Below are some records; state how many of their lines contain the word "protesters", and add nothing.
◆ ◆ ◆ ◆ ◆ ◆ ◆
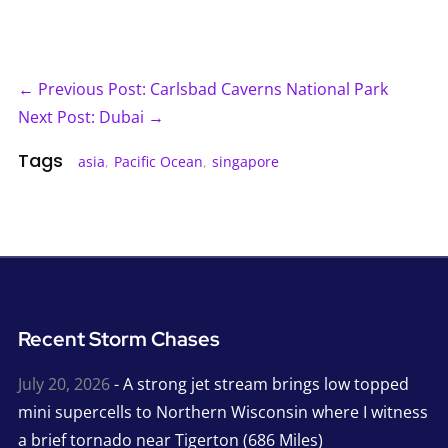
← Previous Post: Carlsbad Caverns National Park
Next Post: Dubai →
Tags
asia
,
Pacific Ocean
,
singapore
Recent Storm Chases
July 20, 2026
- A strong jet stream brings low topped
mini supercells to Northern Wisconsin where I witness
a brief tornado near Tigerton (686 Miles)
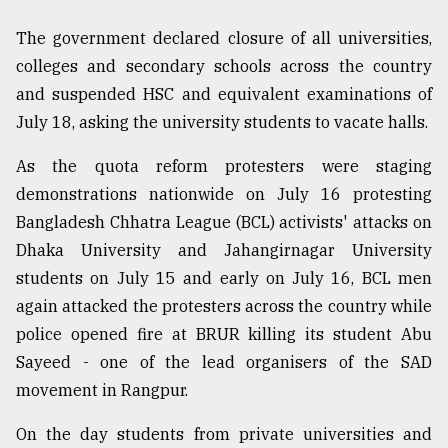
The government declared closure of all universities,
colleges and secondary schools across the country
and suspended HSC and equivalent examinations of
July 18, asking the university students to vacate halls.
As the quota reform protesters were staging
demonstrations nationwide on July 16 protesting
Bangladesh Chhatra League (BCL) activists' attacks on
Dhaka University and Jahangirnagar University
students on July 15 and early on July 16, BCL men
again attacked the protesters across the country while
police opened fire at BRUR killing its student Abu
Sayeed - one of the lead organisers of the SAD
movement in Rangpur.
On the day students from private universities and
◆ ◆ ◆ ◆ ◆ ◆ ◆
Response to this exercise:
2